Wie infiziert CoV2 die Finanzmärkte anders, als die jährlichen Grippewellen?
PETER BREZINSCHEK: Die Reaktion auf den Finanzmärkten ist stark. Nach einer ersten Reaktion im Jänner haben sie sich im Februar in Sicherheit gewogen. Jetzt kommt die Angst zurück, was das Coronavirus für einen Störfaktor für die globalen Produktionsprozesse bedeuten kann. Bei normalen Grippewellen haben wir in Deutschland im Jahr 20.000 Tote. Da sperrt keine Fabrik zu. Wenn jetzt die große Panik ausbricht, ist das eine Verzerrung der Realität.
Die Kurseinbrüche sind real. Blickt man auf Asien, USA, Europa – was fällt auf?

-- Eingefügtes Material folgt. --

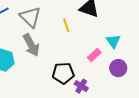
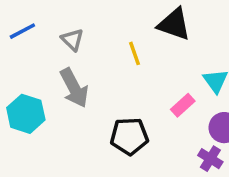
gray triangle: (30, 17) -> (72, 40), size x0.6
purple cross: (81, 86) -> (210, 159), moved

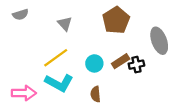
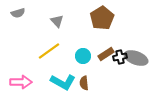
gray ellipse: (159, 41) -> (136, 58), moved, turned -50
cyan L-shape: (59, 83) -> (63, 82), moved

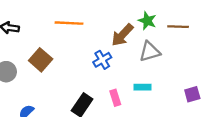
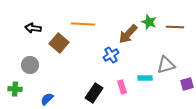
gray triangle: (150, 52) -> (166, 65), moved
brown square: (41, 60) -> (59, 43), moved

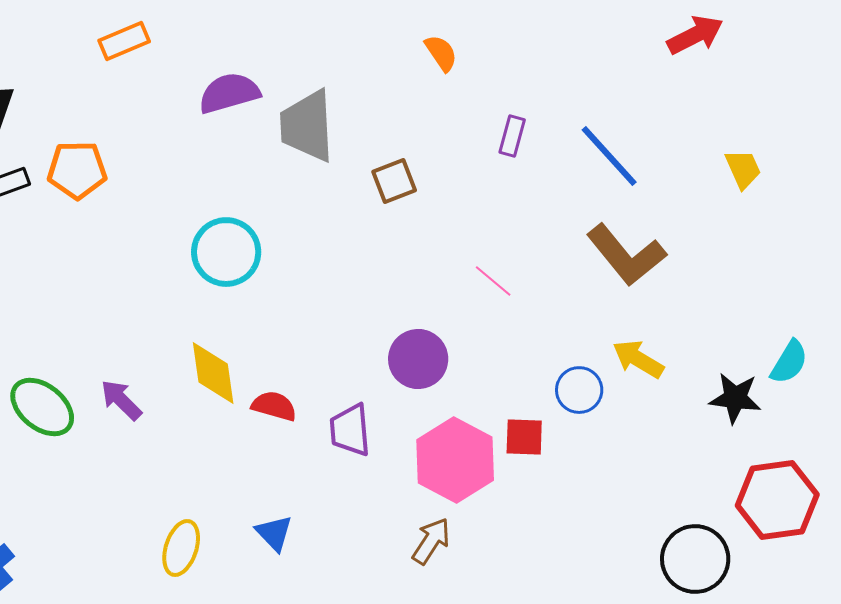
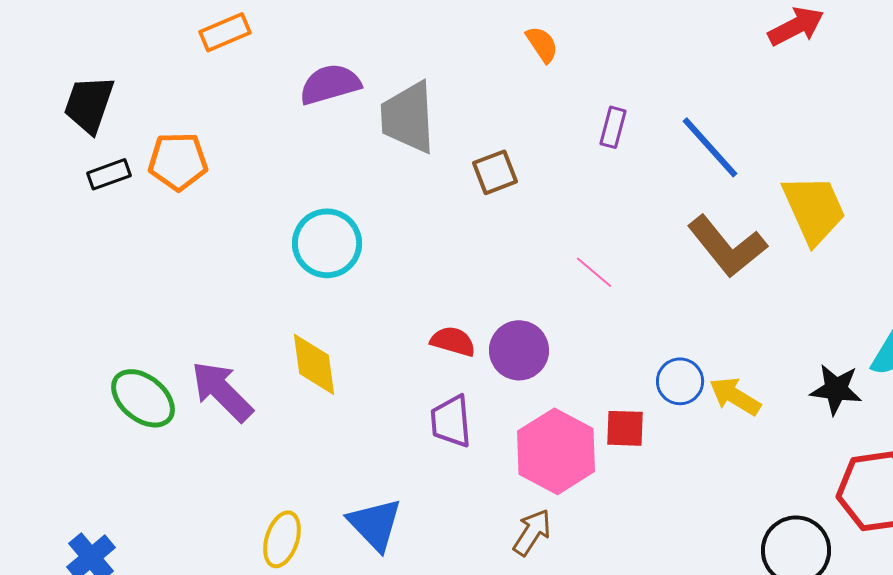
yellow trapezoid: (743, 169) -> (814, 209), moved, size x1.8
yellow arrow: (638, 359) -> (735, 396), moved
purple arrow: (121, 400) -> (222, 391), size x1.5
red semicircle: (274, 406) -> (453, 341), moved
blue triangle: (274, 533) -> (375, 524), size x1.5

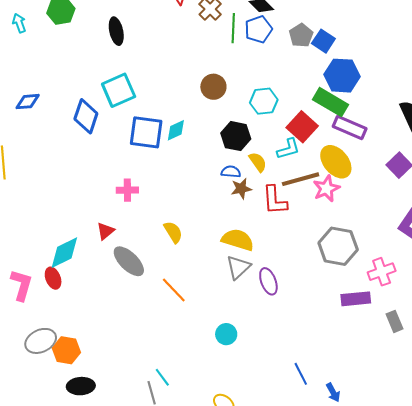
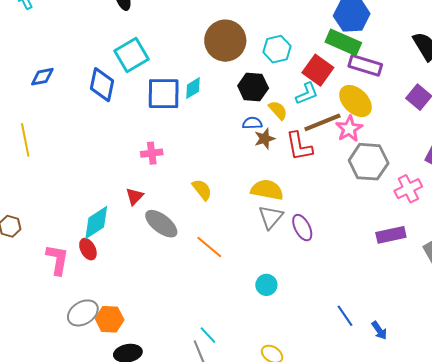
brown circle: (213, 87) -> (225, 41), size x1.6
gray hexagon: (338, 246) -> (369, 162), moved
pink cross: (382, 272) -> (408, 189), moved

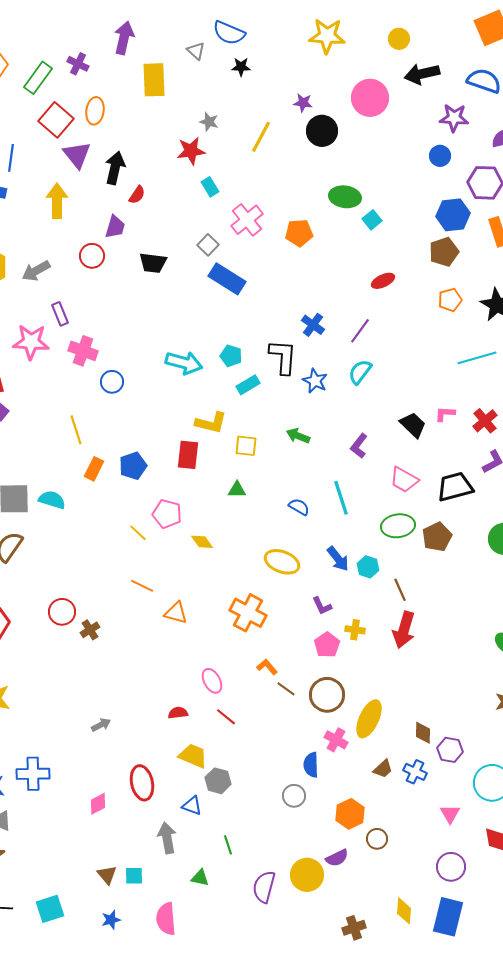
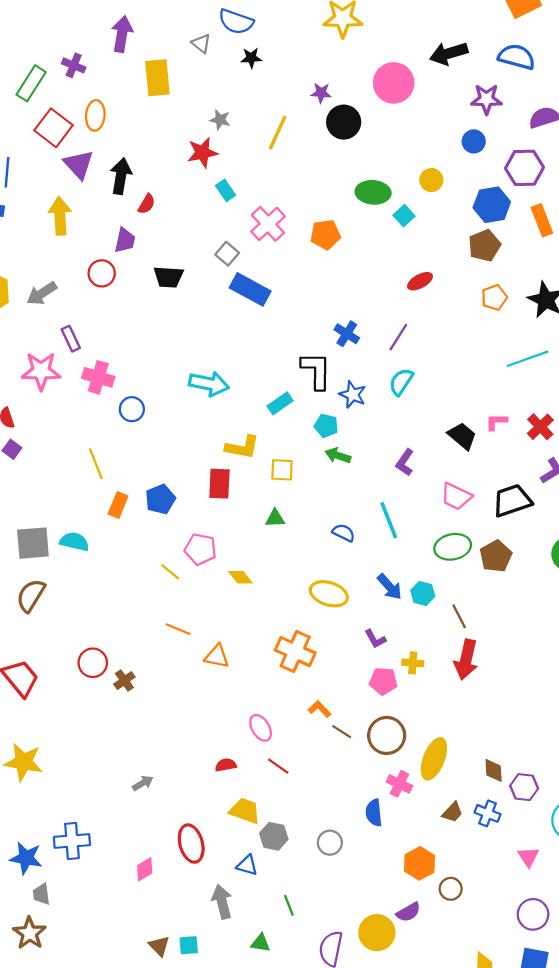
yellow circle: (399, 39) -> (431, 180), moved
cyan pentagon: (231, 356) -> (326, 426), moved
pink pentagon: (327, 645) -> (383, 681), turned -30
gray circle: (294, 796) -> (330, 843), moved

Es fällt auf, dass die Börsen sowohl in Europa als auch in den USA bis vor einer Woche auf historischen Höchstständen liefen, aber nicht von besonders positiven ökonomischen Zahlen begleitet. Die Hoffnung auf eine Bodenbildung für die Konjunktur im ersten Halbjahr wird durch die Coronavirus-Entwicklung gefährdet. Das bedeutet, dass noch einmal eine längere Flaute in der globalen Konjunktur droht. Nun ist die Befürchtung groß, dass sich das Virus auch in den USA ausbreitet und der Schneeballeffekt zum Tragen kommt.
Droht 2020 eine Rezession?
Wir haben für die Eurozone 0,8 Prozent Wachstum unterlegt, die EZB 1,1, die EU-Kommission 1,2 Prozent. Sehr wahrscheinlich werden Prognosen revidiert, aber das bedeutet nicht, dass eine Rezession kommen muss.
Wie tief kann die Talfahrt der Kurse führen?
Das kann man nicht abschätzen. Man sollte aber nicht übersehen, dass in China eine gewisse Normalisierung im wirtschaftlichen Leben stattfindet. Der Shanghai-Index hat sich von seinen Tiefstständen Ende Jänner schon wieder total erholt. Das wird völlig ausgeblendet. Das Muster der zweiten Jännerhälfte in China scheint jetzt auf die Börsen in Europa und in den USA überzuschwappen. Damit werden wir auch im März konfrontiert sein.
Wie gut müssen die Nerven der Anleger - wie auch beim Virus - nun sein?
Für den Privatanleger zählt die langfristige Performance. Trotz Virus liegen Kursniveaus um 20 Prozent höher als vor einem Jahr.
Von der EZB wird Senkung der Negativzinsen erwartet. Nützt das?
Das ist Aktionismus der Europäischen Zentralbank, der realwirtschaftlich keinen Sinn macht. Es ist eher eine psychologische Maßnahme, dass die EZB etwas tut. Deshalb werden aber nicht mehr Fabriken wieder aufgesperrt.